Los tiempos cambian vertiginosamente y en la actualidad mandan las zapatillerías. Ese adminículo que comenzó como un despectivo hoy es el motivo central de grandes negocios, millonarios negocios. Son mucho más numerosas que las zapaterías. Cambiaron los hábitos.
Antes las zapatillas eran un complemento del paso, del pie, del pisar, del trasladarse. Se las usaba para hacer gimnasia, en la escuela, para deportes, para descansar los pies en la casa, para hacer los mandados, pero no para vestir.
Las zapatillas no eran para lucirse. De ninguna manera. Ni siquiera para faenas rurales, para eso estaban las alpargatas: un gaucho con zapatillas se veía más ridículo que un chancho en limusina. Inútil era buscar una persona bien vestida con zapatillas. Las zapatillas no entraban en la llamada indumentaria paqueta.
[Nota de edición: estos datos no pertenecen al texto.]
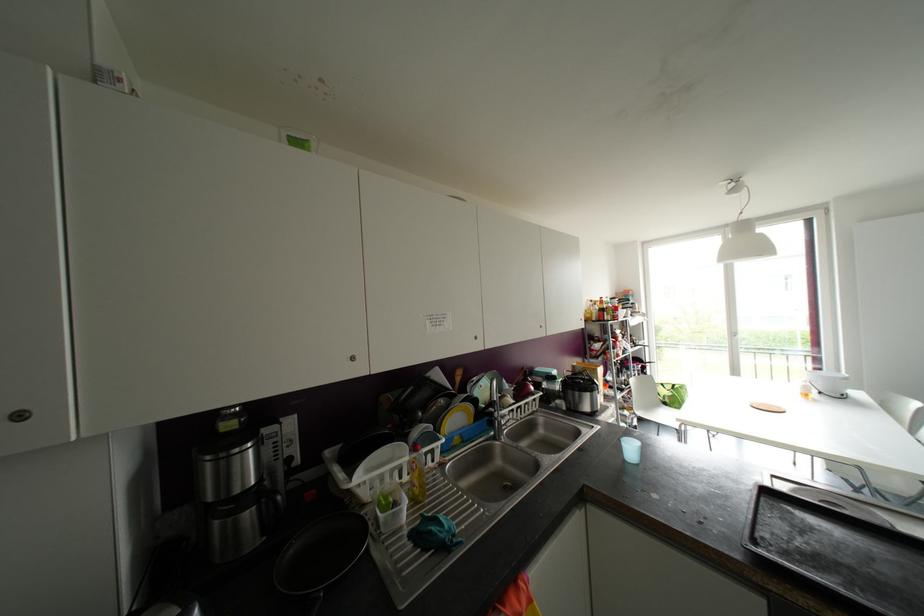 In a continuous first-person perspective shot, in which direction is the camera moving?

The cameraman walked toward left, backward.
Entonces el costo de una zapatilla era muy inferior al de los zapatos. Ahora hay zapatillas que pueden costar el doble de un zapato de los más renombrados. Las marcas de las zapatillas compiten por la preferencia del público y son marcas internacionales, que gastan toneladas de dólares en propaganda y tratan de aparecer ligadas a cualquier acontecimiento deportivo que se produzca.
Nos asombramos cuando alguien nos cuenta que asaltaron a un amigo para robarles las zapatillas; no hay que asombrarse, a lo mejor le están robando más de 2 mil pesos. No son tontos los chorros.
Las hay de todos tipos, pelos, marcas y señales, y sus ventas son tan importantes que las más reconocidas marcas internacionales compiten sin piedad por imponer sus variantes y sus ofertas. Ya no se ven publicidades de zapatos, todo es de las zapatillas y publicidades que deben salir la mitad del otro.
Las hay con suelas de gomas, de caucho, de poliuretano, de cerámica, de arpillera, de parquet, para trekking, rafting, lifting, shopping, brushing, marketing, y suelen tener adminículos como cuenta pasos, cuenta kilómetros, luces de giro, reloj, FM, freno de mano, plantillas anatómicas, plantillas ortopédicas, cordones, abrojos, botones, portero eléctrico, buscaminas, doble tracción y faros antiniebla.
Antes se decía ‘más ridículo que ponerse un smoking con zapatillas’, ahora no digo que sea normal pero tranquilamente puede darse sin despertar asombro alguno.
Las zapatillas son un emblema de la época en la que vivimos. El mundo avanza, si es que realmente avanza, impulsado por las zapatillas. Aunque no nos salva de nuestros errores, porque ya sea con zapatos o con zapatilla, no falta el día en el que no metamos la pata.